(PROBLEM TO SOLVE):
Retype all of the listing exactly, with no pictures.

(SOURCE MATERIAL):
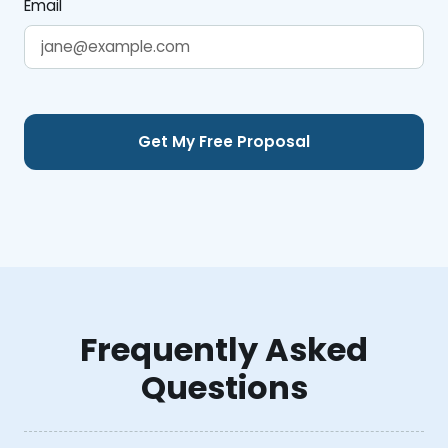
Email
Frequently Asked
Questions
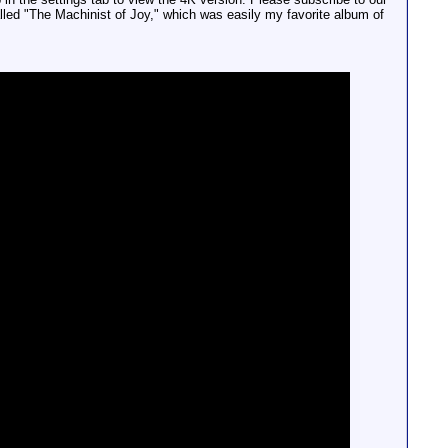
alled "The Machinist of Joy," which was easily my favorite album of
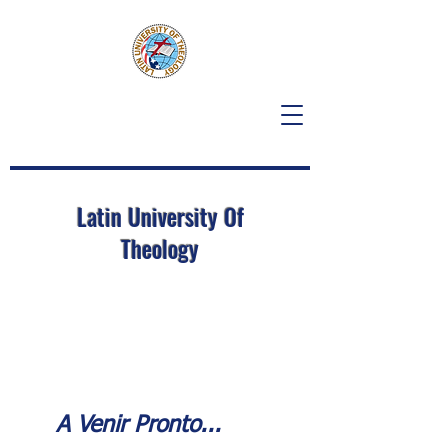
Latin University Of
Theology
A Venir Pronto...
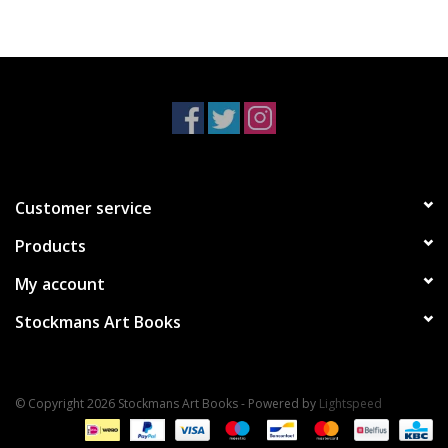
Customer service
Products
My account
Stockmans Art Books
© Copyright 2026 Stockmans Art Books - Powered by
Lightspeed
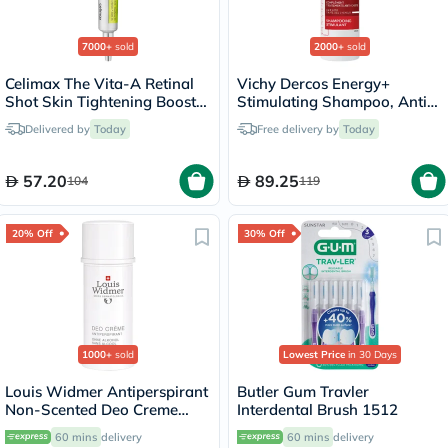
7000+
sold
2000+
sold
Celimax The Vita-A Retinal
Vichy Dercos Energy+
Shot Skin Tightening Booster
Stimulating Shampoo, Anti
15ml
Hair Loss - 200ml
Delivered by
Today
Free delivery by
Today
57.20
89.25
104
119
20% Off
30% Off
1000+
sold
Lowest Price
in 30 Days
Louis Widmer Antiperspirant
Butler Gum Travler
Non-Scented Deo Creme
Interdental Brush 1512
40ml
60 mins
delivery
60 mins
delivery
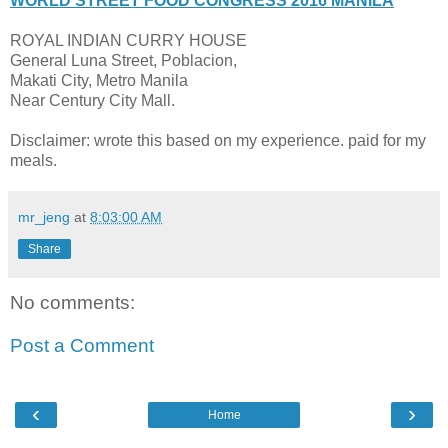
WORLD STREET FOOD CONGRESS 2016 MANILA
ROYAL INDIAN CURRY HOUSE
General Luna Street, Poblacion,
Makati City, Metro Manila
Near Century City Mall.
Disclaimer: wrote this based on my experience. paid for my
meals.
mr_jeng
at
8:03:00 AM
Share
No comments:
Post a Comment
‹
›
Home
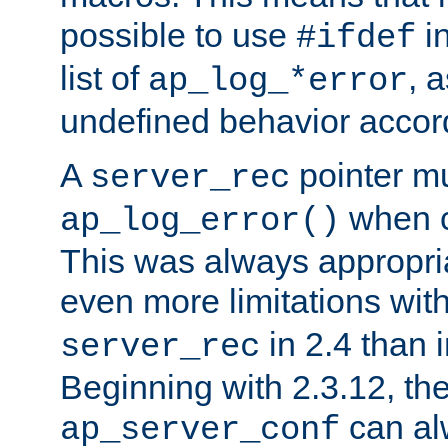
possible to use
i
#ifdef
list of
, 
ap_log_*error
undefined behavior accor
A
pointer m
server_rec
when ca
ap_log_error()
This was always appropria
even more limitations wit
in 2.4 than 
server_rec
Beginning with 2.3.12, the
can al
ap_server_conf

(SOLUTION TO THIS EXERCISE):
Email
Frequently Asked
Questions
alled "The Machinist of Joy," which was easily my favorite album of
Latin University Of
Theology
A Venir Pronto...
Customer service
Products
My account
Stockmans Art Books
© Copyright 2026 Stockmans Art Books - Powered by
Lightspeed
7000+
sold
2000+
sold
Celimax The Vita-A Retinal
Vichy Dercos Energy+
Shot Skin Tightening Booster
Stimulating Shampoo, Anti
15ml
Hair Loss - 200ml
Delivered by
Today
Free delivery by
Today
57.20
89.25
104
119
20% Off
30% Off
1000+
sold
Lowest Price
in 30 Days
Louis Widmer Antiperspirant
Butler Gum Travler
Non-Scented Deo Creme
Interdental Brush 1512
40ml
60 mins
delivery
60 mins
delivery
WORLD STREET FOOD CONGRESS 2016 MANILA
ROYAL INDIAN CURRY HOUSE
General Luna Street, Poblacion,
Makati City, Metro Manila
Near Century City Mall.
Disclaimer: wrote this based on my experience. paid for my
meals.
mr_jeng
at
8:03:00 AM
Share
No comments:
Post a Comment
‹
›
Home
possible to use
i
#ifdef
list of
, 
ap_log_*error
undefined behavior accor
A
pointer m
server_rec
when ca
ap_log_error()
This was always appropria
even more limitations wit
in 2.4 than 
server_rec
Beginning with 2.3.12, the
can al
ap_server_conf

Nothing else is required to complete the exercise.